[[ Records to use, beginning ]]

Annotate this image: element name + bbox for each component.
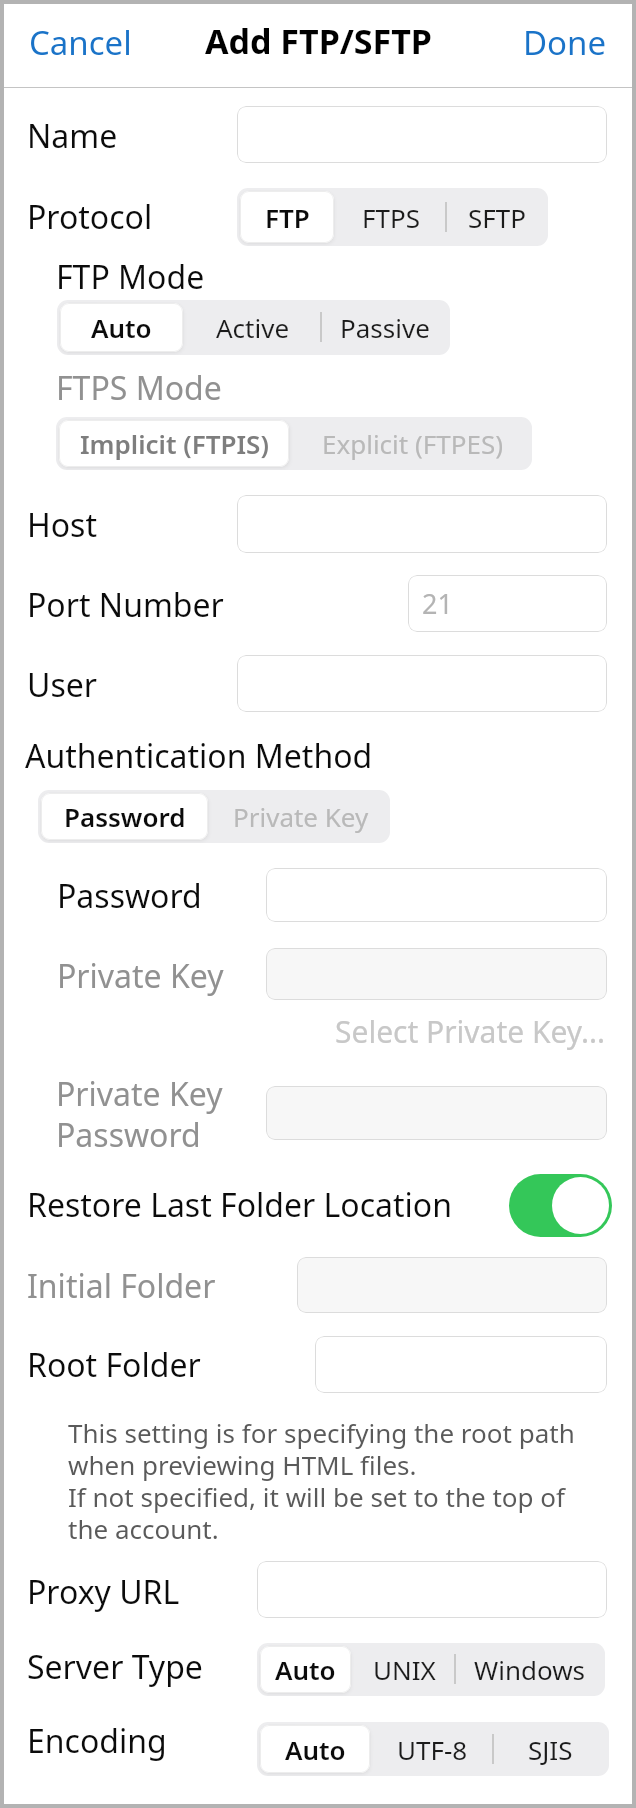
- button[interactable]: [237, 495, 607, 553]
- staticText: Private Key: [57, 954, 224, 998]
- button[interactable]: Active: [186, 300, 320, 355]
- button[interactable]: [315, 1336, 607, 1393]
- button[interactable]: UNIX: [354, 1643, 454, 1696]
- button[interactable]: Explicit (FTPES): [292, 417, 532, 470]
- staticText: This setting is for specifying the root …: [68, 1415, 575, 1450]
- staticText: Root Folder: [27, 1343, 201, 1387]
- staticText: Authentication Method: [25, 734, 373, 778]
- button[interactable]: [257, 1561, 607, 1618]
- staticText: User: [27, 663, 97, 707]
- button[interactable]: Windows: [454, 1643, 605, 1696]
- button[interactable]: UTF-8: [373, 1722, 492, 1776]
- staticText: Private Key: [233, 799, 369, 834]
- staticText: Cancel: [29, 20, 132, 65]
- staticText: the account.: [68, 1511, 219, 1546]
- button[interactable]: SJIS: [492, 1722, 609, 1776]
- button[interactable]: Select Private Key...: [335, 1011, 606, 1052]
- button[interactable]: Done: [515, 8, 615, 77]
- staticText: Implicit (FTPIS): [80, 426, 269, 461]
- staticText: Explicit (FTPES): [322, 426, 503, 461]
- staticText: FTPS Mode: [56, 366, 222, 410]
- staticText: Auto: [91, 310, 152, 345]
- staticText: Encoding: [27, 1719, 167, 1763]
- staticText: 21: [422, 585, 453, 622]
- button[interactable]: 21: [408, 575, 607, 632]
- button[interactable]: [266, 868, 607, 922]
- staticText: Proxy URL: [27, 1570, 180, 1614]
- staticText: UTF-8: [397, 1732, 468, 1767]
- staticText: Done: [523, 20, 607, 65]
- button[interactable]: Private Key: [211, 790, 390, 843]
- staticText: Auto: [285, 1732, 346, 1767]
- staticText: Private Key: [56, 1072, 223, 1116]
- staticText: Name: [27, 114, 118, 158]
- staticText: Active: [216, 310, 290, 345]
- staticText: Windows: [474, 1652, 586, 1687]
- button[interactable]: [237, 106, 607, 163]
- button[interactable]: [266, 948, 607, 1000]
- staticText: Add FTP/SFTP: [205, 18, 432, 64]
- staticText: Restore Last Folder Location: [27, 1183, 452, 1227]
- button[interactable]: Passive: [320, 300, 450, 355]
- button[interactable]: [237, 655, 607, 712]
- button[interactable]: Password: [41, 793, 208, 840]
- button[interactable]: FTPS: [337, 188, 445, 246]
- button[interactable]: Implicit (FTPIS): [59, 420, 289, 467]
- button[interactable]: Auto: [60, 303, 183, 352]
- button[interactable]: Restore last folder location: [509, 1174, 612, 1237]
- staticText: Password: [56, 1113, 201, 1157]
- staticText: Port Number: [27, 583, 224, 627]
- staticText: Password: [57, 874, 202, 918]
- button[interactable]: [297, 1257, 607, 1313]
- staticText: Initial Folder: [27, 1264, 216, 1308]
- staticText: when previewing HTML files.: [68, 1447, 417, 1482]
- button[interactable]: FTP: [240, 191, 334, 243]
- staticText: Password: [64, 799, 186, 834]
- staticText: Host: [27, 503, 97, 547]
- staticText: Select Private Key...: [335, 1011, 606, 1052]
- button[interactable]: [266, 1086, 607, 1140]
- staticText: If not specified, it will be set to the …: [68, 1479, 565, 1514]
- staticText: SJIS: [528, 1732, 573, 1767]
- button[interactable]: Auto: [260, 1725, 370, 1773]
- staticText: FTP: [265, 200, 310, 235]
- staticText: FTP Mode: [56, 255, 205, 299]
- staticText: Auto: [275, 1652, 336, 1687]
- staticText: Passive: [340, 310, 430, 345]
- button[interactable]: SFTP: [445, 188, 548, 246]
- staticText: UNIX: [373, 1652, 436, 1687]
- staticText: Protocol: [27, 195, 153, 239]
- button[interactable]: Auto: [260, 1646, 351, 1693]
- staticText: SFTP: [468, 200, 526, 235]
- staticText: Server Type: [27, 1645, 203, 1689]
- button[interactable]: Cancel: [21, 8, 140, 77]
- staticText: FTPS: [362, 200, 420, 235]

[[ Records to use, end ]]

The problem
Copy each line of the data above that holds "Password".

The completed task
- button[interactable]: Password: [41, 793, 208, 840]
- staticText: Password: [56, 1113, 201, 1157]
- staticText: Password: [57, 874, 202, 918]
- staticText: Password: [64, 799, 186, 834]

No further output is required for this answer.